Preparing for the presidency is like preparing for a football game. Most coaches have a preset series of plays to use at the beginning. But once those are used up - once the first batch of campaign promises are written into legislation and sent to Congress - reality sets in. Defenses adjust. Weather changes. And the game still has three quarters to go.
Thus, much of the Gore or Bush presidency will be spent dealing with issues that haven't yet arisen. Who would have thought, on Nov. 7, 1992, that the legislative legacy of Bill Clinton would be a balanced budget and welfare reform - and that he would be the second president to be impeached, and face Senate trial?
"I have a great concern that neither one of the present candidates ... seems to be able to look down the road.... The candidates don't seem to project a sense that they are prepared to wrestle with these problems that can't be foreseen," says Mr. Graff.
Nor is either candidate differing much from the mainstream of US political thought. Green Party candidate Ralph Nader's jibes about there being little difference between the two major-party candidates, are not, strictly speaking, true. On taxes, on education, on retirement security, the differences between the two are the matter of billions of dollars.
But Al Gore is not George McGovern. George W. Bush is not Barry Goldwater.
"The campaign has revealed the continuation of a tectonic shift that began in the 1970s - a move to the center-right," says William Leuchtenburg, a historian at the University of North Carolina in Chapel Hill.
Mr. Leuchtenburg notes that beginning with Teddy Roosevelt at the turn of the century, the United States had a series of chief executives who profoundly affected the relationship of the federal government with the nation. From T.R.'s trustbusting, through Franklin Delano Roosevelt's huge expansion of the government, and Truman's and Eisenhower's embrace of internationalism, chief executives bestrode Washington like colossi.
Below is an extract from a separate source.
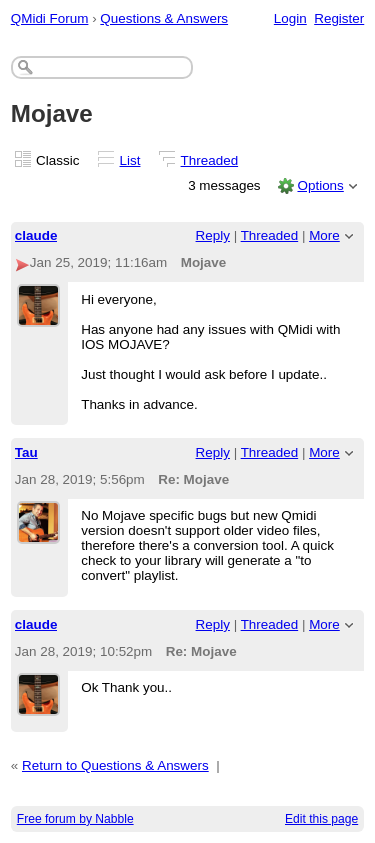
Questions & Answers (164, 18)
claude (36, 235)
Now they appear on "Oprah." Democrat Gore has pledged not to add to the federal payroll. Republican Bush would bolster the Department of Education.
"Both work within the mainstream of America," says Michael Birkner, an historian at Gettysburg College in Pennsylvania.
The decline of regionalism may have accelerated this slide to the center. For instance, today the South is simply less different than the North - or at least, less different than it used to be.